Location
- Topeka, Kansas United States 39°03′27″N 95°42′13″W﻿ / ﻿39.05750°N 95.70361°W

Information
- Type: Private elementary school
- Religious affiliation: Lutheranism
- Denomination: Lutheran Church–Missouri Synod
- Established: 1874; 152 years ago
- Closed: 2023
- Grades: K-8
- Accreditation: Kansas State Department of Education
- Website: topekalutheran.org

= Topeka Lutheran School =

Topeka Lutheran School was a private Lutheran elementary school in Topeka, Kansas, in the United States. Founded in 1874 and closing in 2023, the school was affiliated with the Lutheran Church – Missouri Synod.

==History==

Lutheran elementary schools in North America date back to the 1830s when Lutheran congregations established Christian day schools for their children. Topeka Lutheran School began operating in 1874 when the Rev. P. G. Germann, pastor of the newly established St. John's Lutheran Church, organized a private school in the church basement at 2nd and Harrison streets in Topeka.

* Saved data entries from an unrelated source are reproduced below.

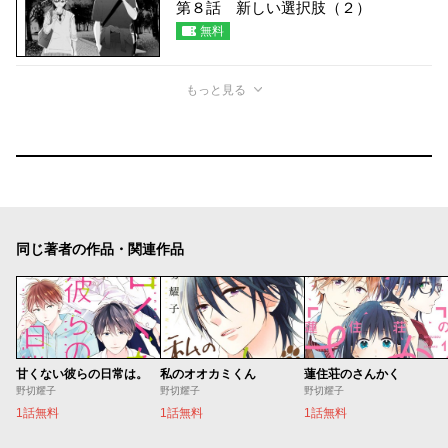
第８話 新しい選択肢（２）
無料
もっと見る
同じ著者の作品・関連作品
甘くない彼らの日常は。
私のオオカミくん
蓮住荘のさんかく
野切耀子
野切耀子
野切耀子
1話無料
1話無料
1話無料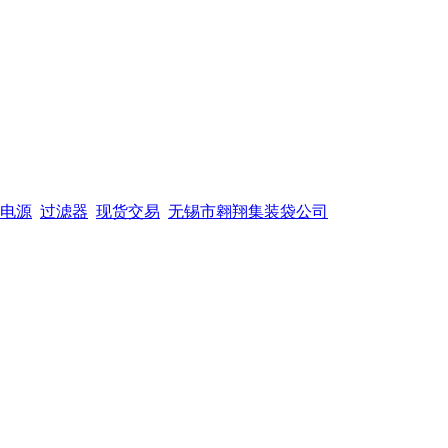
电源
过滤器
现货交易
无锡市翱翔集装袋公司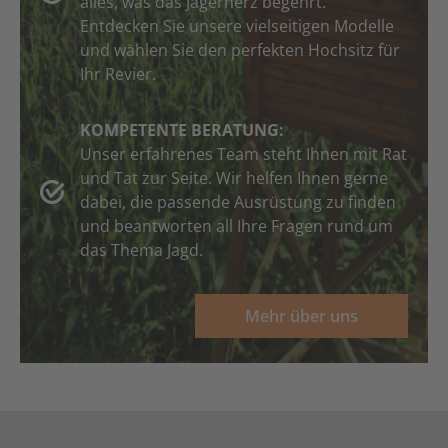
alles, was das Jägerherz begehrt.
Entdecken Sie unsere vielseitigen Modelle
und wählen Sie den perfekten Hochsitz für
Ihr Revier.
KOMPETENTE BERATUNG:
Unser erfahrenes Team steht Ihnen mit Rat
und Tat zur Seite. Wir helfen Ihnen gerne
dabei, die passende Ausrüstung zu finden
und beantworten all Ihre Fragen rund um
das Thema Jagd.
Mehr über uns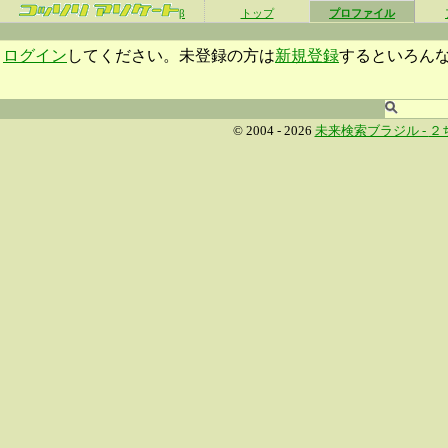
β
トップ
プロファイル
ログイン
してください。未登録の方は
新規登録
するといろん
© 2004 - 2026
未来検索ブラジル -
２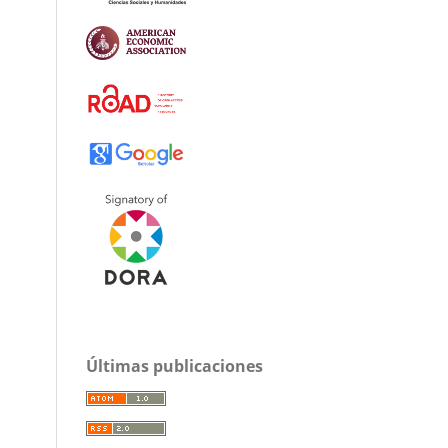
Últimas publicaciones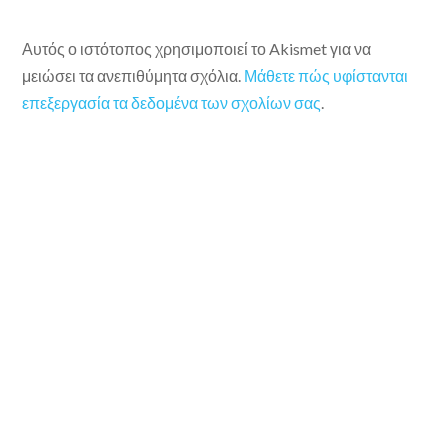
Αυτός ο ιστότοπος χρησιμοποιεί το Akismet για να
μειώσει τα ανεπιθύμητα σχόλια.
Μάθετε πώς υφίστανται
επεξεργασία τα δεδομένα των σχολίων σας
.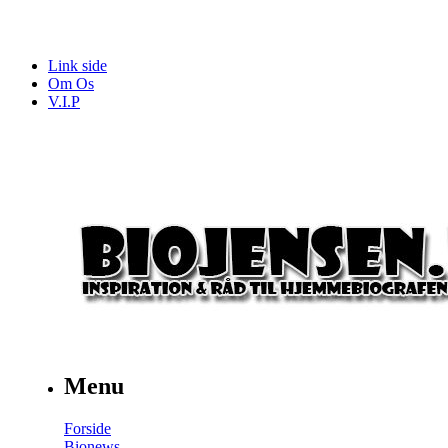
Link side
Om Os
V.I.P
Menu
Forside
Bionews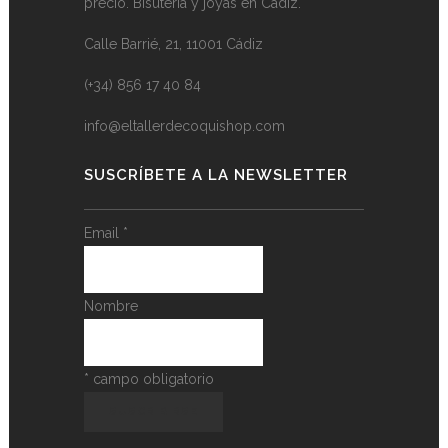
precio. Bisutería y joyas en Cádiz.
Calle Barrié, 21, 11001 Cádiz
(+34) 856 17 40 84
info@eltallerdecoquishop.com
SUSCRÍBETE A LA NEWSLETTER
Email
*
Nombre
*
campo obligatorio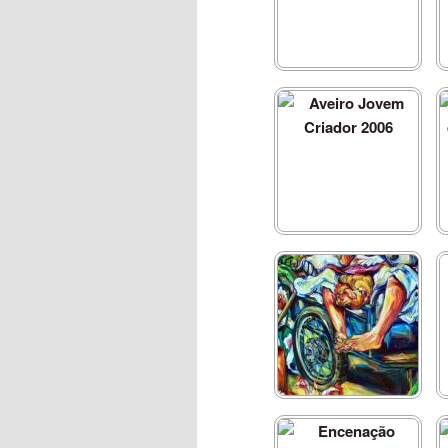
(A)casos na pintura
Aveiro Jovem Criador
2006
À procura de um lugar na
terra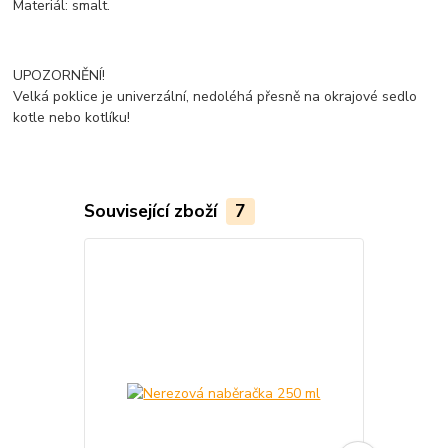
Materiál: smalt.
UPOZORNĚNÍ!
Velká poklice je univerzální, nedoléhá přesně na okrajové sedlo
kotle nebo kotlíku!
Související zboží
7
TOP produkt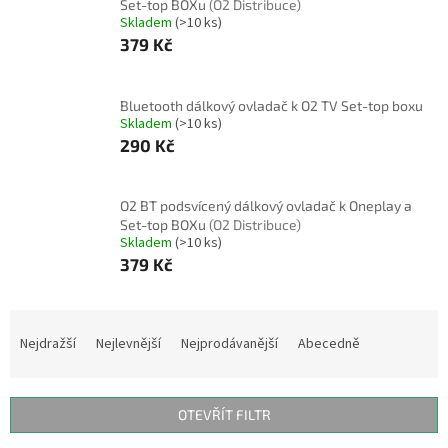
Set-top BOXu
(O2 Distribuce)
Skladem
(>10 ks)
379 Kč
Bluetooth dálkový ovladač k O2 TV Set-top boxu
Skladem
(>10 ks)
290 Kč
O2 BT podsvícený dálkový ovladač k Oneplay a
Set-top BOXu
(O2 Distribuce)
Skladem
(>10 ks)
379 Kč
Ř
a
Nejdražší
Nejlevnější
Nejprodávanější
Abecedně
z
e
n
OTEVŘÍT FILTR
í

The school soon became a church project, and in 1885, the congregation built a two-room school house. St. John's Lutheran School continued to grow, and in 1888 they added a third room to the facility.

In 1919, the church bought three lots at 4th and Harrison in Topeka, and opened a new school at this location in 1922. By 1948, this facility had grown to a five-room operation and was quickly outgrowing it. So in 1949, the church purchased a plot of ground at 7th and Roosevelt.

On July 3, 1951, the Lutheran School Association, Topeka, Kansas, was organized by four congregations of the Lutheran Church – Missouri Synod in the Topeka area. At that time, St. John's Lutheran School became Topeka Lutheran School, and a new facility was opened at 701 SW Roosevelt in September 1952. The school continued to be located at 701 SW Roosevelt, although it has undergone several additions and remodeling projects since then. In April 2023, the school board voted to close the school, citing low enrollment and difficulty finding staff. At the time of its closing, three Topeka Lutheran congregations were associated with the school: St. John's, Faith, and Christ Lutheran churches.

==Current activities==

Topeka Lutheran School is accredited by the Kansas State Department of Education and provides a parochial Lutheran education for kindergarten through 8th grade students. The school also supports a state licensed half-day preschool program as well as a full-day preschool/childcare program at the 701 Roosevelt campus. Additionally, the school has a separate campus at 1732 SW Gage in Topeka, which is known as the Center for Young Children (CYC). CYC was established in 1999 and is a state licensed childcare facility and preschool serving infant through pre-kindergarten children.

Topeka Lutheran School's curriculum is based on the guidelines of the State of Kansas and the Lutheran Church–Missouri Synod.

The Topeka Lutheran School Foundation was founded in 1971 to provide financial assistance to the school. The Foundation's endowment is a fund of assets invested so that a continuing source of income is available for the school's needs. The interest is then used for scholarship aid to students or capital and program improvements at the school.